Page-level text extractions:
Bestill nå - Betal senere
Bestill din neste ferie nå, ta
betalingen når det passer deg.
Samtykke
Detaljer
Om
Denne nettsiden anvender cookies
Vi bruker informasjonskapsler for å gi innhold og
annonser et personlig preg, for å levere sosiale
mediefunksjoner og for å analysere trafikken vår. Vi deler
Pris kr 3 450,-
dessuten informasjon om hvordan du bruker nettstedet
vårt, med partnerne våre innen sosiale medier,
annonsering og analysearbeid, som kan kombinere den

==

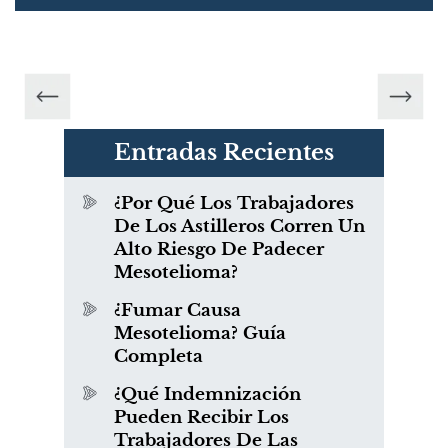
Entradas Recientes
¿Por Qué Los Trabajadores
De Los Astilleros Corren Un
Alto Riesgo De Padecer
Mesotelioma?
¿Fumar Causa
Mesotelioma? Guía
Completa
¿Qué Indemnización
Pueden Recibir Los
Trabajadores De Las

---

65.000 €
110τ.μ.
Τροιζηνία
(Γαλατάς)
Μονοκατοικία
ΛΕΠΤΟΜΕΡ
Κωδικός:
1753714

Exercise aim: Would you count the lines in the entries that hold "sosiale" and reply with only the count?

Output for this task: 2